Saved data entries:
◇ ◇ ◇

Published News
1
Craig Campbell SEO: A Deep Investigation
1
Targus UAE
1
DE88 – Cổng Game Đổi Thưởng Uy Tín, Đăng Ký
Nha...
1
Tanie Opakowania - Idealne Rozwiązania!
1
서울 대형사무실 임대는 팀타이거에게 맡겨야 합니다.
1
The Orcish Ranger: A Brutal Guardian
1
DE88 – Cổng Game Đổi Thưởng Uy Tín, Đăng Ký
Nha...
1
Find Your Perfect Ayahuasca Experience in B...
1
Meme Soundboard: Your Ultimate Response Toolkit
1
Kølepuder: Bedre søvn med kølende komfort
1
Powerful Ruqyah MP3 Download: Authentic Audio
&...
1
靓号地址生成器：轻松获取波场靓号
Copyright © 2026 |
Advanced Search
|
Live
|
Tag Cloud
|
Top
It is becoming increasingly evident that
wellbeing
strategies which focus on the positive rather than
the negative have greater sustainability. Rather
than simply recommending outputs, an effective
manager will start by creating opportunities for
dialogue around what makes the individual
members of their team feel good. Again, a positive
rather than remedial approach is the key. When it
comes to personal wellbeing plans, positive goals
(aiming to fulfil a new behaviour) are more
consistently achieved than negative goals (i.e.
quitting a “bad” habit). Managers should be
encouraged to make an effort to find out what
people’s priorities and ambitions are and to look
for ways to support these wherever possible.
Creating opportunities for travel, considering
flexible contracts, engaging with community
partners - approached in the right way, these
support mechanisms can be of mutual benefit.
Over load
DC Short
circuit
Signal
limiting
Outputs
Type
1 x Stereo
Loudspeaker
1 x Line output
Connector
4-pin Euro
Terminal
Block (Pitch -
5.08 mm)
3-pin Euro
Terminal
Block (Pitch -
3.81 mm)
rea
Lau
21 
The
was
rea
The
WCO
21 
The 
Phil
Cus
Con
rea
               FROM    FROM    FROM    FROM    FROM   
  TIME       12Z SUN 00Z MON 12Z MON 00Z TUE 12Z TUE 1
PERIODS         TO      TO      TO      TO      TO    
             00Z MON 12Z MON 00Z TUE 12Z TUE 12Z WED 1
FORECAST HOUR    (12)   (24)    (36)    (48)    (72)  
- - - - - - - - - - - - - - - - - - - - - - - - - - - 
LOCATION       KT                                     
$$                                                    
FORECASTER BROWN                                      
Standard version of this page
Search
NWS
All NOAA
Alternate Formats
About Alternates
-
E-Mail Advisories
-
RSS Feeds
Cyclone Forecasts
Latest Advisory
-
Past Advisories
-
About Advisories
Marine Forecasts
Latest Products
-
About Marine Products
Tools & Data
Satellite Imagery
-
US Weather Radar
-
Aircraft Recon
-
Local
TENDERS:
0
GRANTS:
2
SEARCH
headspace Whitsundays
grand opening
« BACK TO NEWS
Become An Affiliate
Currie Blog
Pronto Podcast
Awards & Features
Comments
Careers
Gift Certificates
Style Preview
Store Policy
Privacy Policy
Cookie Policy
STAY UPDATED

◇ ◇ ◇

_Your assignment_:
All of the data above needs to be written out again, exactly.

_Output_:
Published News
1
Craig Campbell SEO: A Deep Investigation
1
Targus UAE
1
DE88 – Cổng Game Đổi Thưởng Uy Tín, Đăng Ký
Nha...
1
Tanie Opakowania - Idealne Rozwiązania!
1
서울 대형사무실 임대는 팀타이거에게 맡겨야 합니다.
1
The Orcish Ranger: A Brutal Guardian
1
DE88 – Cổng Game Đổi Thưởng Uy Tín, Đăng Ký
Nha...
1
Find Your Perfect Ayahuasca Experience in B...
1
Meme Soundboard: Your Ultimate Response Toolkit
1
Kølepuder: Bedre søvn med kølende komfort
1
Powerful Ruqyah MP3 Download: Authentic Audio
&...
1
靓号地址生成器：轻松获取波场靓号
Copyright © 2026 |
Advanced Search
|
Live
|
Tag Cloud
|
Top
It is becoming increasingly evident that
wellbeing
strategies which focus on the positive rather than
the negative have greater sustainability. Rather
than simply recommending outputs, an effective
manager will start by creating opportunities for
dialogue around what makes the individual
members of their team feel good. Again, a positive
rather than remedial approach is the key. When it
comes to personal wellbeing plans, positive goals
(aiming to fulfil a new behaviour) are more
consistently achieved than negative goals (i.e.
quitting a “bad” habit). Managers should be
encouraged to make an effort to find out what
people’s priorities and ambitions are and to look
for ways to support these wherever possible.
Creating opportunities for travel, considering
flexible contracts, engaging with community
partners - approached in the right way, these
support mechanisms can be of mutual benefit.
Over load
DC Short
circuit
Signal
limiting
Outputs
Type
1 x Stereo
Loudspeaker
1 x Line output
Connector
4-pin Euro
Terminal
Block (Pitch -
5.08 mm)
3-pin Euro
Terminal
Block (Pitch -
3.81 mm)
rea
Lau
21 
The
was
rea
The
WCO
21 
The 
Phil
Cus
Con
rea
               FROM    FROM    FROM    FROM    FROM   
  TIME       12Z SUN 00Z MON 12Z MON 00Z TUE 12Z TUE 1
PERIODS         TO      TO      TO      TO      TO    
             00Z MON 12Z MON 00Z TUE 12Z TUE 12Z WED 1
FORECAST HOUR    (12)   (24)    (36)    (48)    (72)  
- - - - - - - - - - - - - - - - - - - - - - - - - - - 
LOCATION       KT                                     
$$                                                    
FORECASTER BROWN                                      
Standard version of this page
Search
NWS
All NOAA
Alternate Formats
About Alternates
-
E-Mail Advisories
-
RSS Feeds
Cyclone Forecasts
Latest Advisory
-
Past Advisories
-
About Advisories
Marine Forecasts
Latest Products
-
About Marine Products
Tools & Data
Satellite Imagery
-
US Weather Radar
-
Aircraft Recon
-
Local
TENDERS:
0
GRANTS:
2
SEARCH
headspace Whitsundays
grand opening
« BACK TO NEWS
Become An Affiliate
Currie Blog
Pronto Podcast
Awards & Features
Comments
Careers
Gift Certificates
Style Preview
Store Policy
Privacy Policy
Cookie Policy
STAY UPDATED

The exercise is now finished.